No antigo bordel dos americanos não havia mais putas? Teria sido extinta a profissão mais antiga do mundo? Como foi o milagre? Outras leituras sobre a ilha, que abundaram posteriormente, informavam que, quando o exército rebelde dos guerrilheiros avançava, obtendo vitórias, atrás dos soldados vinham os professores com a finalidade de ensinar aos marginalizados, principalmente a putada, sobre a dignidade humana. Eram aulas de idealismo sobretudo.
Quis ir imediatamente para Cuba. Ajudar a cortar cana. Trabalhar para ajudar a concretizar o sonho.
Dezembro/1981: Estava na moda viajar para Cuba. Os alunos formandos do Colégio Pio XII convidam para paraninfo o deputado direitista Sebastião Navarro Vieira Filho. Aliás, todos os anos ele era convidado para essa função. Não tinha concorrentes. O motivo é que ele oferecia churrasco e chope para a meninada em uma chácara nos arredores da cidade.
Conheço o deputado há bastante tempo. Apesar de nossas diferenças ideológicas, sempre o respeitei por seu trabalho e sua lealdade. Seu pai, que era integralista declarado, foi o único político de nossa terra que visitou os conterrâneos que estavam presos pela ditadura e que os auxiliou nesse período difícil. Os deputados esquerdistas que conhecíamos não deram a mínima para os prisioneiros.

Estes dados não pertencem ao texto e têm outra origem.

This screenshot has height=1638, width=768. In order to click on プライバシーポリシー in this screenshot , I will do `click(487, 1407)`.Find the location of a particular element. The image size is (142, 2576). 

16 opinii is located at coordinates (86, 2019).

Eu era professor, lecionava direito usual e legislação aplicada e, por isso, também fui convidado pelo Navarro Filho para participar do churrasco.

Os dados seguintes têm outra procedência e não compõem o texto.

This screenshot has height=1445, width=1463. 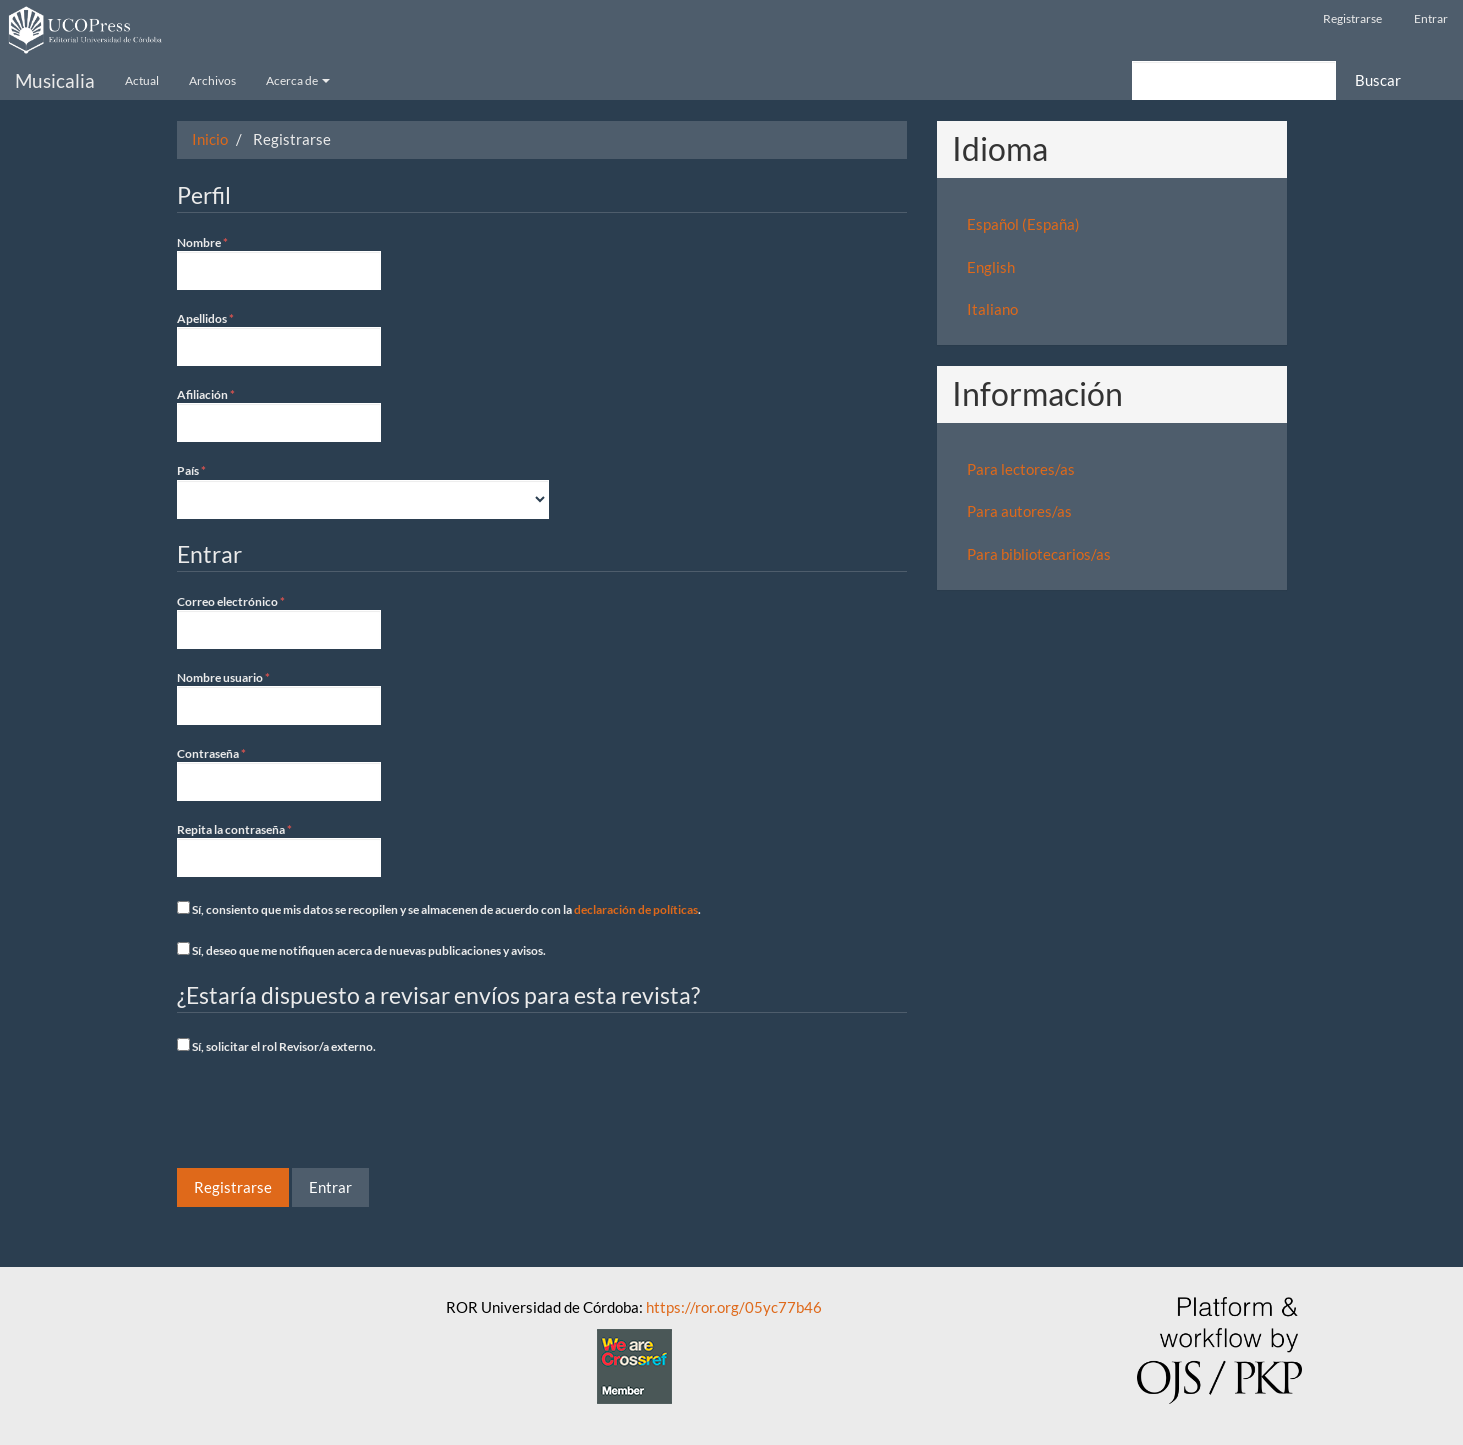 I want to click on Entrar, so click(x=1431, y=18).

Aceitei o convite apenas porque sabia que ele tinha viajado recentemente para Cuba.
Na festa animada, forcei a aproximação.
Conversa vai, conversa vem, perguntei?
- O que achou de Cuba?
- Muito pior do que eu pensava! Uma pobreza absoluta! Nunca estive em
lugar pior.
Fiquei puto com a resposta. Conversa de gente ligada à ditadura. Anticomunista declarado.
Tentei forçar mais. Citei o livro do Fernando Morais. Ele apenas comentou que poderíamos aprender poucas coisas com os cubanos, como, por exemplo, a questão da saúde e da educação, mas que o resto, realmente, era muito ruim.
Não me convenceu. Eu tinha que ir para Cuba de qualquer maneira. Tinha que conhecer aquela nova realidade, construída pelos idealistas barbudos e pelo povo. “Che”, Fidel, Cienfuegos ainda eram os mesmos ídolos que nortearam o romantismo de minha juventude.